*Assignment*:
Gather the lines from the material that contain "Fort".

*Task data*:
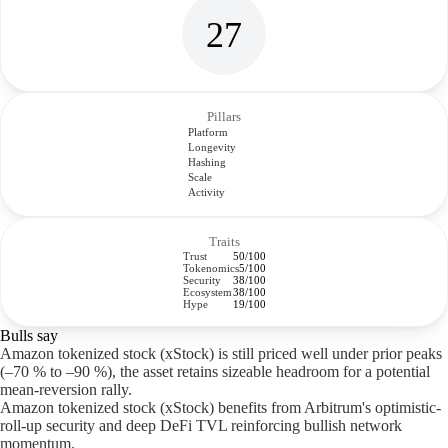
27
Pillars
Platform
Longevity
Hashing
Scale
Activity
Traits
Trust
50/100
Tokenomics
5/100
Security
38/100
Ecosystem
38/100
Hype
19/100
Bulls say
Amazon tokenized stock (xStock) is still priced well under prior peaks
(–70 % to –90 %), the asset retains sizeable headroom for a potential
mean-reversion rally.
Amazon tokenized stock (xStock) benefits from Arbitrum's optimistic-
roll-up security and deep DeFi TVL reinforcing bullish network
momentum.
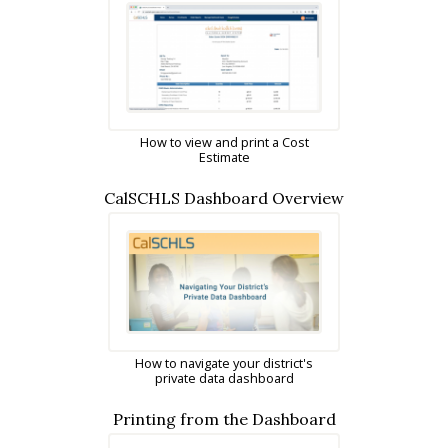
How to view and print a Cost
Estimate
CalSCHLS Dashboard Overview
How to navigate your district's
private data dashboard
Printing from the Dashboard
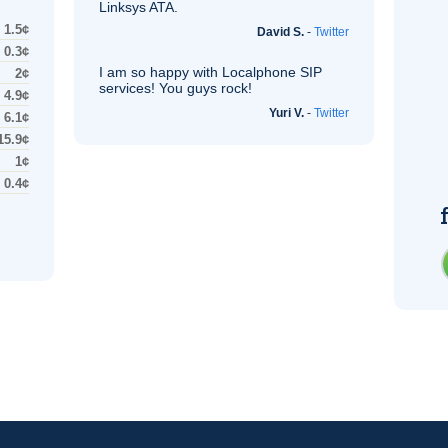
Linksys
ATA
.
1.5¢
David S.
-
Twitter
0.3¢
I am so happy with Localphone
SIP
2¢
services! You guys rock!
4.9¢
Yuri V.
-
Twitter
6.1¢
15.9¢
1¢
0.4¢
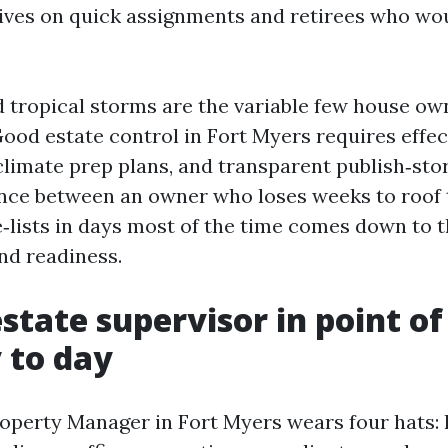
ives on quick assignments and retirees who wou
 tropical storms are the variable few house o
Good estate control in Fort Myers requires effe
 climate prep plans, and transparent publish‑sto
ence between an owner who loses weeks to roof 
e‑lists in days most of the time comes down to t
nd readiness.
state supervisor in point of
 to day
roperty Manager in Fort Myers wears four hats:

*Completed exercise*:
Good estate control in Fort Myers requires effe
roperty Manager in Fort Myers wears four hats:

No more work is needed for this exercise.